If a road bicycle is too small, you will fee compressed and crouched.
It is lesser noticed with mountain bikes and perhaps electric bikes, but the importance is still needed for the long rides. Short rides are ok, as the position is bearable, but for long rides it can lead to a lot of pain.
6. Cycling Rules
There are different laws in each country, each state, province and locality. Make sure you are familiar with the legality of riding on the road, on a foot path, and in parks or nature reserves.
Riding a bicycle is a lot of fun, but be sure that you ride legally. In many developed countries riding with a helmet on is mandatory, and if you don’t have one on when riding, you may be fined.

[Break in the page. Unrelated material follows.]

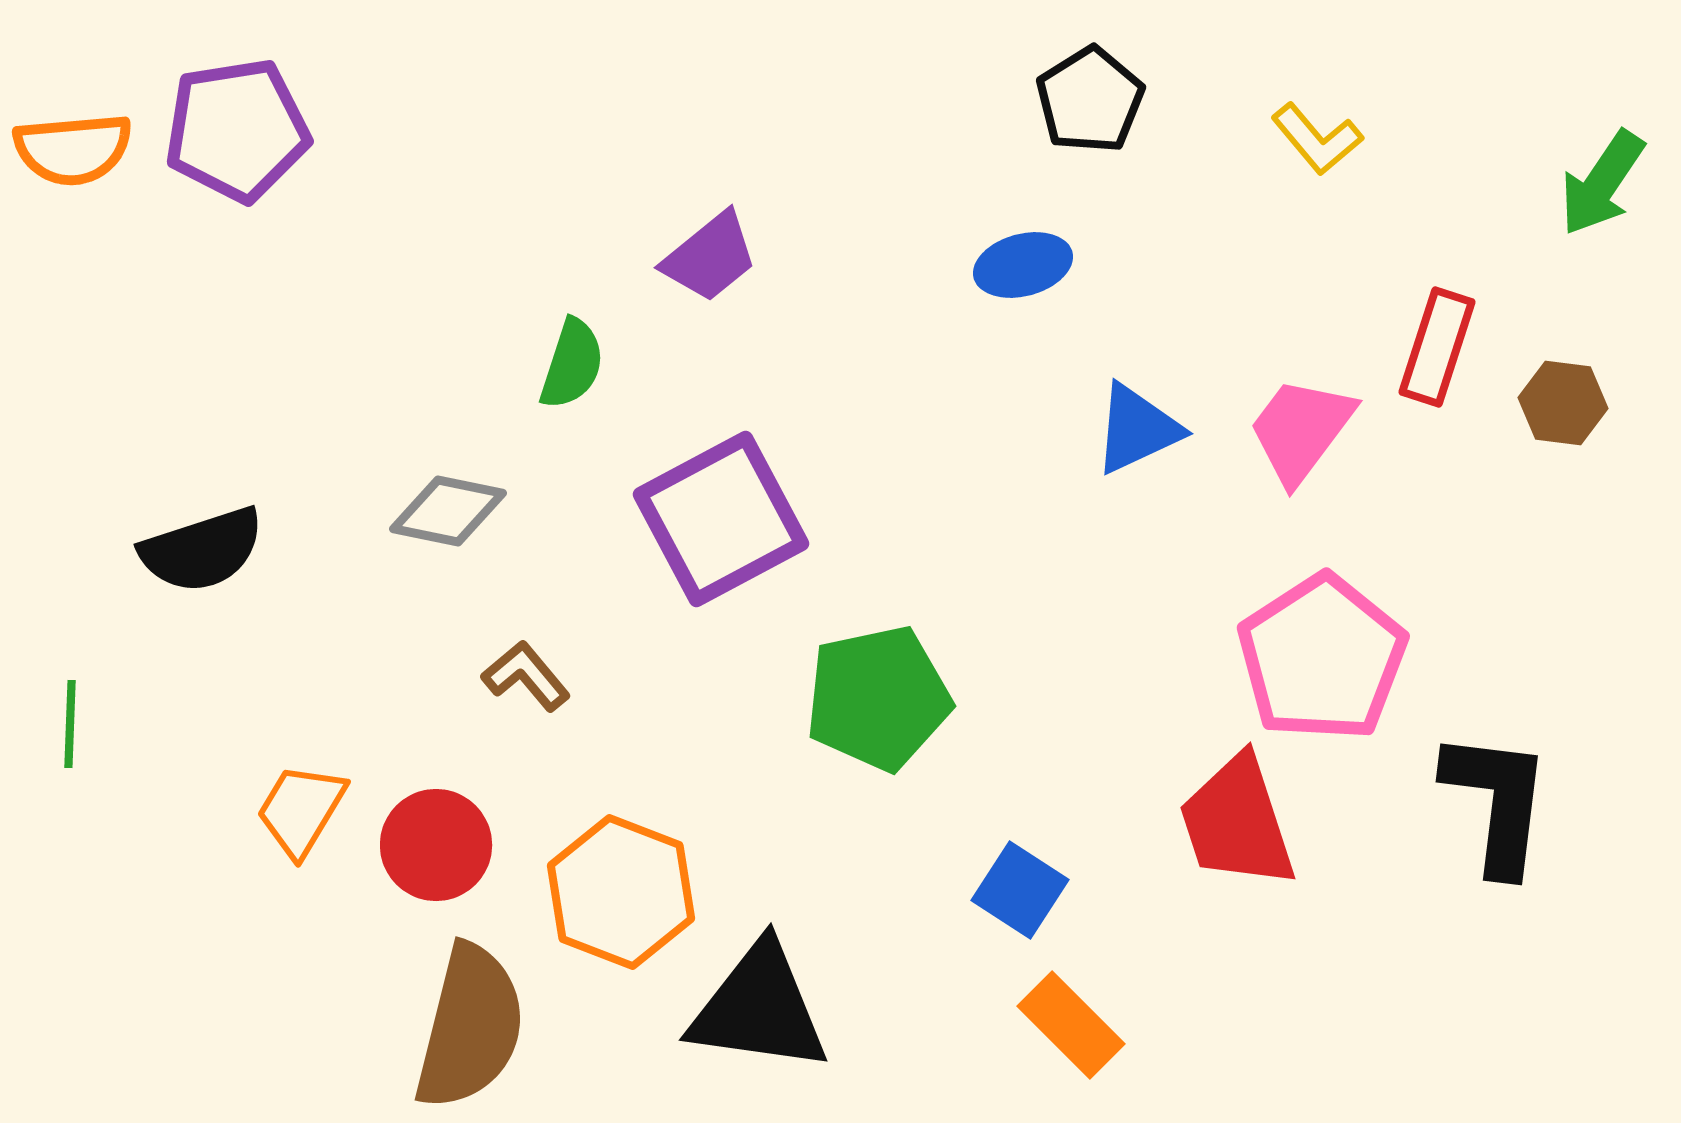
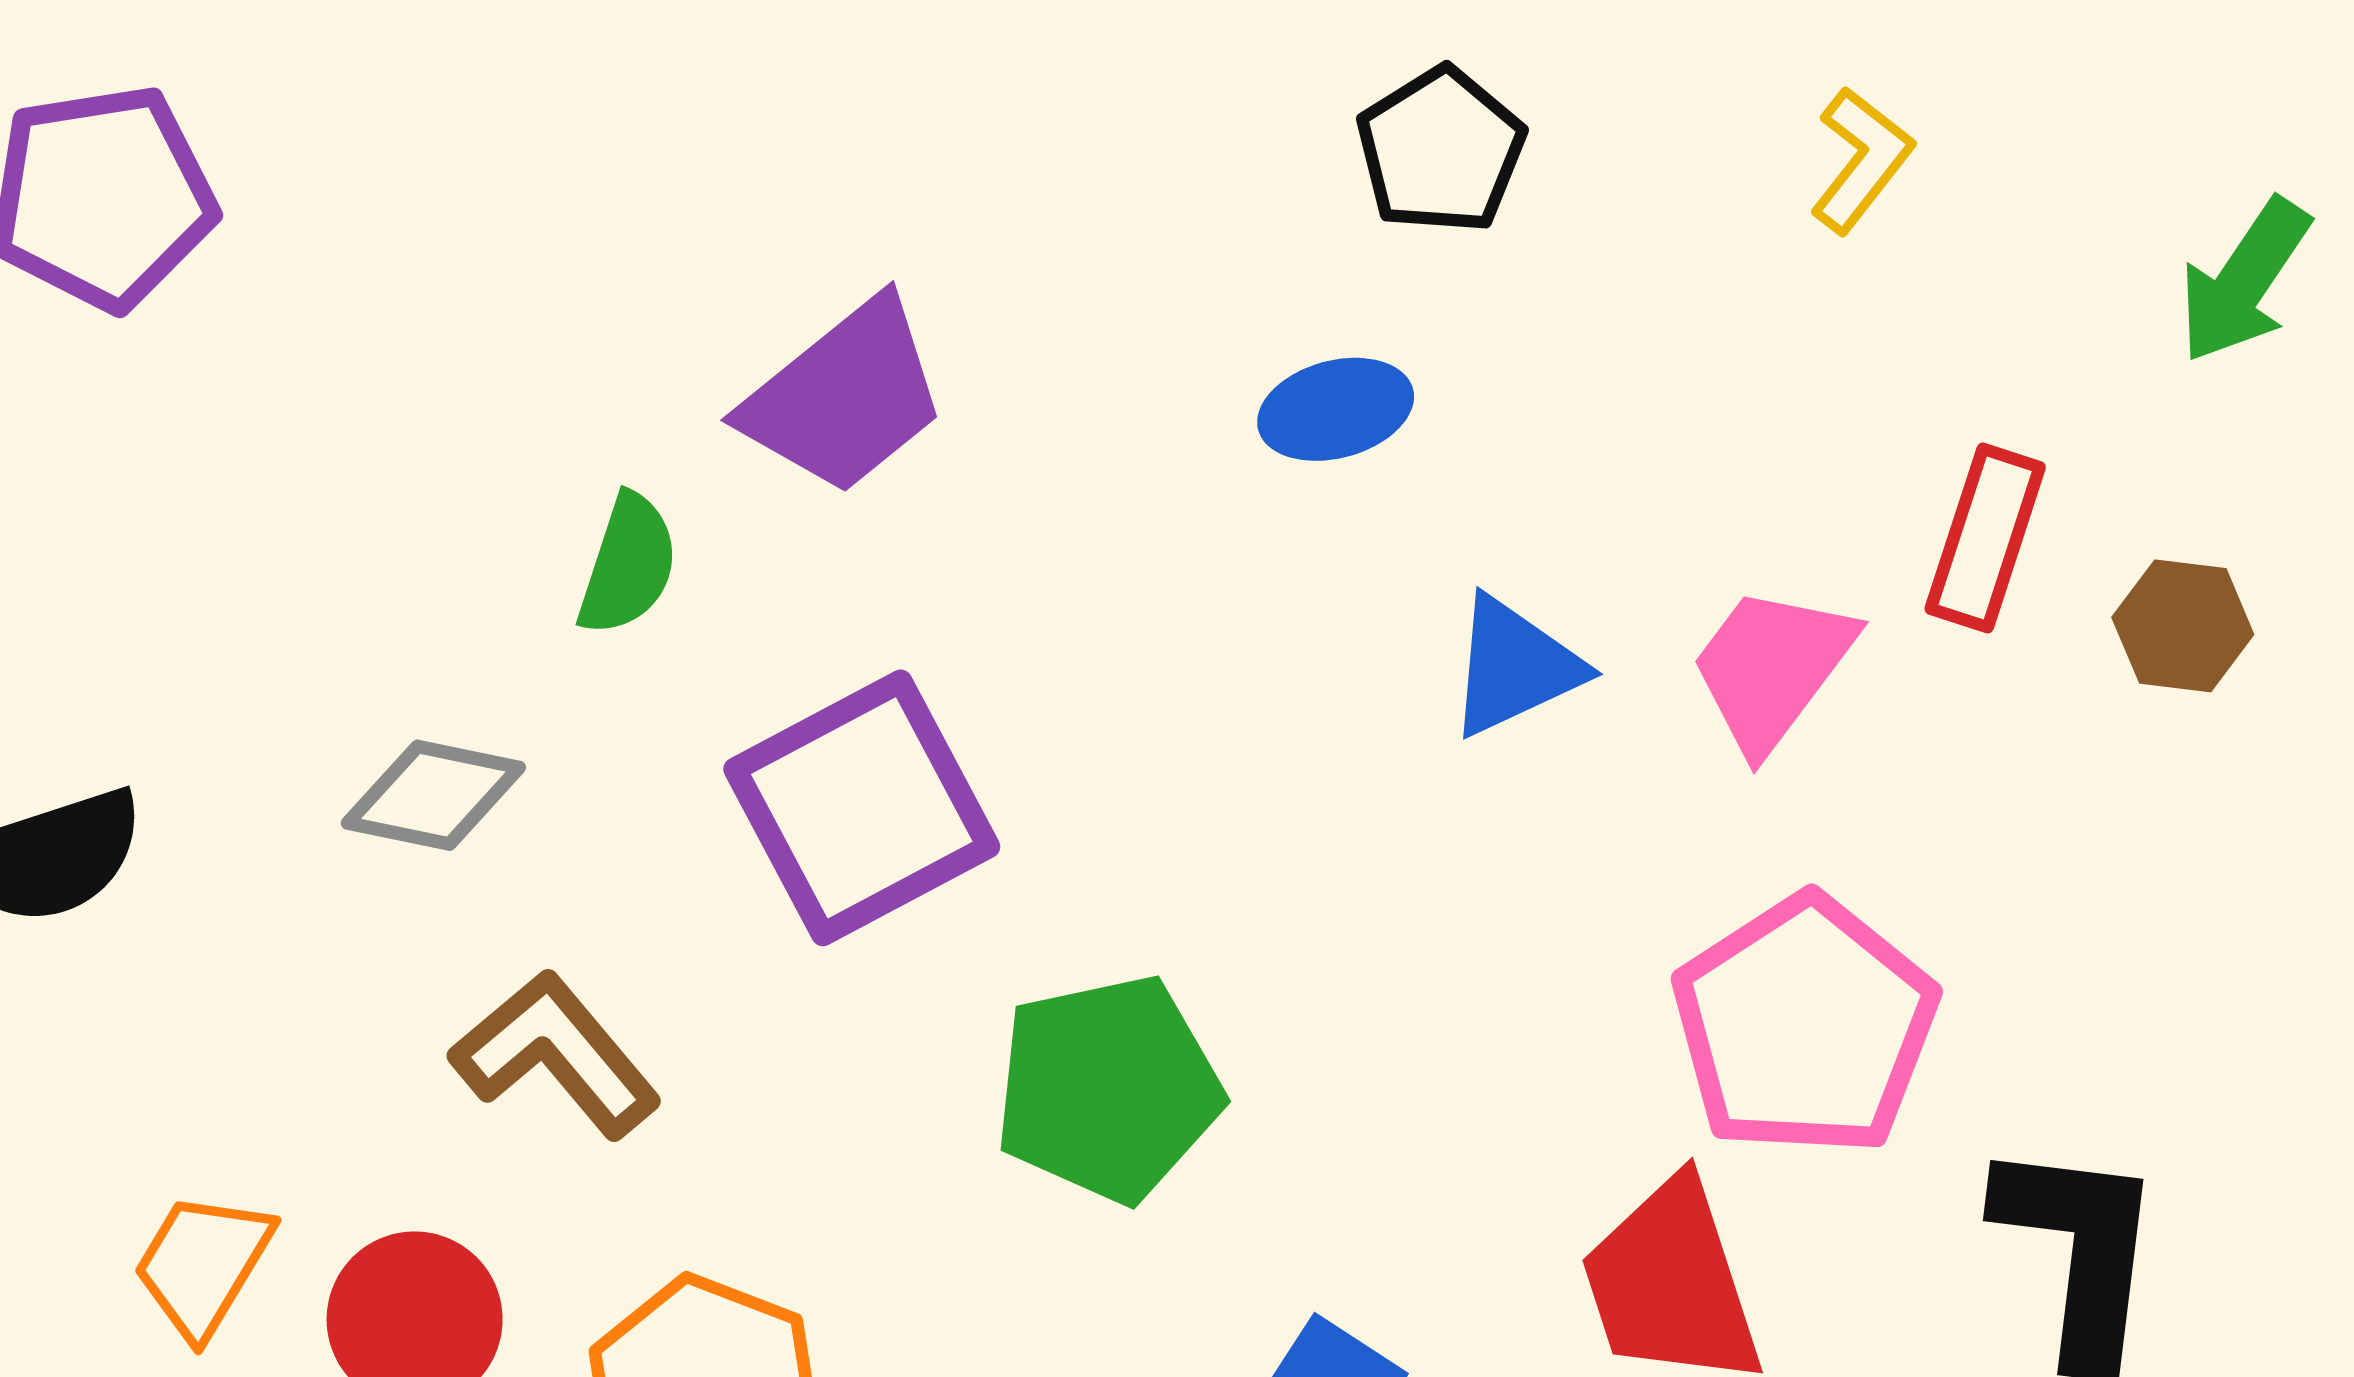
yellow L-shape: (1317, 139) -> (1861, 160), moved, turned -102
purple trapezoid: (710, 257) -> (844, 397), size x1.4
brown L-shape: (526, 676) -> (556, 1054), size x1.5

In addition, there are riding rules in some bicycle groups. Rules such as calling out, signally, and no drop rules (don’t leave you behind). Make sure you understand the signals, and the jargon. Signaling rules on a road bike in a group is extremely important for safety reasons.
I commend you for looking into bicycle riding in 2020! I hope these tips and tricks will help you get started to something that you will hopefully enjoy and continue to do.
If you are money conscious, don’t buy a brand new bicycle. In fact, even the season cyclist normally scours the internet for second hand deals, unless there is a great new road bike sale. Be attuned to how comfortable you are with riding a bike, and above all be safe and ride within the rules of where you live.